Supporting the Consumer Purchase Lifecycle

Mary S. Butler
scatter / gather
Published in
3 min readMar 10, 2009
Elegant content strategies map to all touchpoints of the experience, even after the sale. (image via Marius Watz)

Manufacturers and their marketers expend a lot of time and effort on brand sites designed to entice consumers to make purchases. But what happens after a site visitor converts from prospect to customer? Is your company, or your client, expending as much effort to strengthen ties with existing owners? Have you developed a content strategy that addresses owner’s needs?

Not only are loyal, satisfied owners your best source of future customers, many of them serve as unpaid brand ambassadors who help attract additional buyers through favorable word of mouth. Why then are so many post-purchase, or owner, sites treated as afterthoughts and populated with repurposed print owner manuals and pitches to buy the next new model? Content strategy principles should not be limited to brand sites alone; they must be developed to support the entire consumer purchase lifecycle.

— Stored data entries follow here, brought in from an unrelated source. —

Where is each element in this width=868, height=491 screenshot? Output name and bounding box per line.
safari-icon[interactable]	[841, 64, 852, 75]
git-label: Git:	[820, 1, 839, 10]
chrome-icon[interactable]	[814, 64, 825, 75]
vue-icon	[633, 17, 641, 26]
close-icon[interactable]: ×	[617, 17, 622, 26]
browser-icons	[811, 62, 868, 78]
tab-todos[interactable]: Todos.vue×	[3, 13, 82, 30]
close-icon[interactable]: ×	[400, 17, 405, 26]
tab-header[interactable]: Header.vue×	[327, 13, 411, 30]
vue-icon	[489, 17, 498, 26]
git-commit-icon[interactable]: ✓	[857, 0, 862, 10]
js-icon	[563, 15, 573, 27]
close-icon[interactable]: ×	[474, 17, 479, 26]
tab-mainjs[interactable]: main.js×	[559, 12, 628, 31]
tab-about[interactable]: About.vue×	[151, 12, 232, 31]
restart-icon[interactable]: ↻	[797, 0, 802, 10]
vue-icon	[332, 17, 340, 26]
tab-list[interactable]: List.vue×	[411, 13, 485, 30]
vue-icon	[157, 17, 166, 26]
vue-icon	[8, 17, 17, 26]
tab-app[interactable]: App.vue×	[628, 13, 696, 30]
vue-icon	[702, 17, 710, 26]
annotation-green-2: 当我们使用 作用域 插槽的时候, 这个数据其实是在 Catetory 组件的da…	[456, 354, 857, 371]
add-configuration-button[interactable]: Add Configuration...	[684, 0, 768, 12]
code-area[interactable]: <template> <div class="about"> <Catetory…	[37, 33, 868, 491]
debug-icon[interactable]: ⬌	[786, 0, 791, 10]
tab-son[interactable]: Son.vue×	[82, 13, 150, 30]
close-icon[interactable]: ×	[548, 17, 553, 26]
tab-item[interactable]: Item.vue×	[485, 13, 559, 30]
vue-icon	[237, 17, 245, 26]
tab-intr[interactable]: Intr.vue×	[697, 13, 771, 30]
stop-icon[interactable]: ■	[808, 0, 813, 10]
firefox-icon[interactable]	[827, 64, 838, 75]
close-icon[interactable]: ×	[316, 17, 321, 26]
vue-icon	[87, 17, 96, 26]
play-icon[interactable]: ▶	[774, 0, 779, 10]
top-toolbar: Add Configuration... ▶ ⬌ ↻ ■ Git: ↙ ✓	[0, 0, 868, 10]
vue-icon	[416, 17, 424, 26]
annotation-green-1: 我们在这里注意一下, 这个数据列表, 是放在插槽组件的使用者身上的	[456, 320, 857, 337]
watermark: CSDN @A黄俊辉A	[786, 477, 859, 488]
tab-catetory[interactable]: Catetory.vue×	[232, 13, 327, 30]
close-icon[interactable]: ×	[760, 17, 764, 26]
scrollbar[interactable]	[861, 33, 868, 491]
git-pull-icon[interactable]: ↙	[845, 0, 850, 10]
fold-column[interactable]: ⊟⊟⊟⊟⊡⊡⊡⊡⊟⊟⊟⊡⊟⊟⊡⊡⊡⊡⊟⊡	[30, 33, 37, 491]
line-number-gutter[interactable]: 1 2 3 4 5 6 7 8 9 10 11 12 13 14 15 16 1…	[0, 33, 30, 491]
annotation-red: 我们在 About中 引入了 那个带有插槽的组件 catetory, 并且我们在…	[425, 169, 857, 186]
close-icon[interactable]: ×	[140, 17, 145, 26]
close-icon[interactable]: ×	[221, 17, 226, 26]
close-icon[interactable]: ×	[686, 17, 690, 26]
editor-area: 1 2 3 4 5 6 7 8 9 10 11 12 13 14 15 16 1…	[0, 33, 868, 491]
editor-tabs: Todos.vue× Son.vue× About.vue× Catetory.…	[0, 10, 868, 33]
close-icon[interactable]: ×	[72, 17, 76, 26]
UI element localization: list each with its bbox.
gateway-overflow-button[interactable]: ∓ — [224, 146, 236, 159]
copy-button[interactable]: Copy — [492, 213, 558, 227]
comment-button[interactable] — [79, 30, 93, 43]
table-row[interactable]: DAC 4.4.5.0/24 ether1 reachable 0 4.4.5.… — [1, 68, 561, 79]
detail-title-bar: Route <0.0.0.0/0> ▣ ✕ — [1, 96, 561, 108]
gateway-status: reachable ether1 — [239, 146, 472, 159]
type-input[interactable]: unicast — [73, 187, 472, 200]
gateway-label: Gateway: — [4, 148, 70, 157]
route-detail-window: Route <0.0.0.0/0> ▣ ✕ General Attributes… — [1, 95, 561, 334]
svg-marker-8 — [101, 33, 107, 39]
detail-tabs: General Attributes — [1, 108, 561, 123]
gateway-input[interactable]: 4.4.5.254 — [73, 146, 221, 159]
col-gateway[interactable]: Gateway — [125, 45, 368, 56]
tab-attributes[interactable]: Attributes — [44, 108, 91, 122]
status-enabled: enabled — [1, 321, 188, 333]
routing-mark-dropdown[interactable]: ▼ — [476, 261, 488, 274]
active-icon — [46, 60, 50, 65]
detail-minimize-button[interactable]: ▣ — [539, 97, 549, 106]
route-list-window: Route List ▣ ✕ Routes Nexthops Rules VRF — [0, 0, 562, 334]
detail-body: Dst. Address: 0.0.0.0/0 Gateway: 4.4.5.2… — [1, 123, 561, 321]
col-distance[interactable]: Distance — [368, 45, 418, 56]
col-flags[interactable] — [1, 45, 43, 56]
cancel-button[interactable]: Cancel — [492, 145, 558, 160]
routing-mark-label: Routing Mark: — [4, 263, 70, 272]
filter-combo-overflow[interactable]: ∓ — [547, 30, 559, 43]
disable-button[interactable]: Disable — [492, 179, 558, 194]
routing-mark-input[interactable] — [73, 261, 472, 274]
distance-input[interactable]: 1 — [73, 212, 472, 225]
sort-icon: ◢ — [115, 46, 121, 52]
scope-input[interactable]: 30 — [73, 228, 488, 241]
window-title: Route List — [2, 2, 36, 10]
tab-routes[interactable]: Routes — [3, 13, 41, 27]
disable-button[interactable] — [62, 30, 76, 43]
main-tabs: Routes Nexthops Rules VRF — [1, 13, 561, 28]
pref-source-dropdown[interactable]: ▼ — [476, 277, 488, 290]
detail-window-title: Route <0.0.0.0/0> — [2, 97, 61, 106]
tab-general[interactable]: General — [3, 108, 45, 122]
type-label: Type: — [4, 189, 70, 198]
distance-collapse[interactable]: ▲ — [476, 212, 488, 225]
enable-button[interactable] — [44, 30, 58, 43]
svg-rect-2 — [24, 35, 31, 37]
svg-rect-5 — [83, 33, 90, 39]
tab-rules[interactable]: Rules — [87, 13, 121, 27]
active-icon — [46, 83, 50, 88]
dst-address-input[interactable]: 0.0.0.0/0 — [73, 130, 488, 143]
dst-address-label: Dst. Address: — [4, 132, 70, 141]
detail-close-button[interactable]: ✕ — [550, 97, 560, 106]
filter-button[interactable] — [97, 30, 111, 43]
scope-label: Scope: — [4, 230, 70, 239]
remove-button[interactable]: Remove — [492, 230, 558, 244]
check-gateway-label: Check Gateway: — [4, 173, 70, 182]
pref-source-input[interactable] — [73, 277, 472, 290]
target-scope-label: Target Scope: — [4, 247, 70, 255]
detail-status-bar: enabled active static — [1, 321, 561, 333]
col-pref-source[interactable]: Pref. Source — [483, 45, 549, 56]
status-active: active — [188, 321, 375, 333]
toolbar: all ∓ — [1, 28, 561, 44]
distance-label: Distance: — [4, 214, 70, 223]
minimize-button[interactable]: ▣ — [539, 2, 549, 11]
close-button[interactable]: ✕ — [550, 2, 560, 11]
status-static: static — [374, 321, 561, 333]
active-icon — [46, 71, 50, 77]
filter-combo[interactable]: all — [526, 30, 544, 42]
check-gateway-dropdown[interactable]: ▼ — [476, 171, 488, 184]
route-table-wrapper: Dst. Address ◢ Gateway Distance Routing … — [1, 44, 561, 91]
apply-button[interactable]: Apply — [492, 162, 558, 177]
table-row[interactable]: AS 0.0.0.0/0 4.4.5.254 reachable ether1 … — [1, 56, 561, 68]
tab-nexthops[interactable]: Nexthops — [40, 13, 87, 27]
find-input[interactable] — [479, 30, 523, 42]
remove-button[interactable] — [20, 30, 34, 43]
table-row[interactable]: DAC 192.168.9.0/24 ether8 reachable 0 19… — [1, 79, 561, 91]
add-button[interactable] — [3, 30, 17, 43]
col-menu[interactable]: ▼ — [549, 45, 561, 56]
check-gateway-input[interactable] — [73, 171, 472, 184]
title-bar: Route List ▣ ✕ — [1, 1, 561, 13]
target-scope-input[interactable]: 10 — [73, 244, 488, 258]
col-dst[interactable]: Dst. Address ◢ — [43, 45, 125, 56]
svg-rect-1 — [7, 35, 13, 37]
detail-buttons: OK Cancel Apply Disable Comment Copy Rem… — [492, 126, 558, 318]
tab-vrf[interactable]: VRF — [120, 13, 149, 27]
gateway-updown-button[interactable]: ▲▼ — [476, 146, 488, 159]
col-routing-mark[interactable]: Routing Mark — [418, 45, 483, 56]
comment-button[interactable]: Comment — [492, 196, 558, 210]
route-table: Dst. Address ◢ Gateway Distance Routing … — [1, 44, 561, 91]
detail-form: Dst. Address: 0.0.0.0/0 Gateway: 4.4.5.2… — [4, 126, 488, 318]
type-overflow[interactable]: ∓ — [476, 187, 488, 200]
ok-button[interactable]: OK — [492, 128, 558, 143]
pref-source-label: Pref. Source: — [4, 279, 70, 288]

After more than a dozen years of working on a number of consumer product research, shopping, buying, and owning sites, I have found the following three content strategy principles to be most effective for post-purchase sites:

1. Adopt a publishing mindset
Business owners should act as publishers and content managers as editors

From the selection of the content management system through the creation of the Content Strategy Brief, the owner property should not be treated as a static entity that is refreshed only during periodic rebranding intiatives. Owner sites that do not receive regular care and feeding risk becoming time capsules and, even worse, irrelevant to visitors.

2. Deliver the right information at the right time
Customers need advice and support at many different points during the product-ownership lifecycle

Serving owners a welcome page after they register for the post-purchase site is a good start, but give considerable thought to the types of information that are most useful immediately after a purchase is made, a year afterward or even after warranty coverage has ended. Even owners of the same product purchased at different times, or those purchased at the same time by first-time versus repeat buyers, will have dramatically different needs when it comes to user assistance and customer support content.

3. Content can be both user-centric and support business goals
Align content goals, page purpose, and business objectives; establish metrics that directly measure the impact of the content strategy

Manufacturers build owner sites for one reason — to sell more products in the future. Not only do these sites need to benefit owners, they should help manufacturers develop a stronger relationship with these customers. Key Performance Indicators (KPIs) should be established to ensure that the content strategy is meeting both user and business goals

A content strategy that acknowledges the specific needs of each owner segment should result in good KPIs and in reaching the ultimate site goal — creating a more loyal and engaged owner.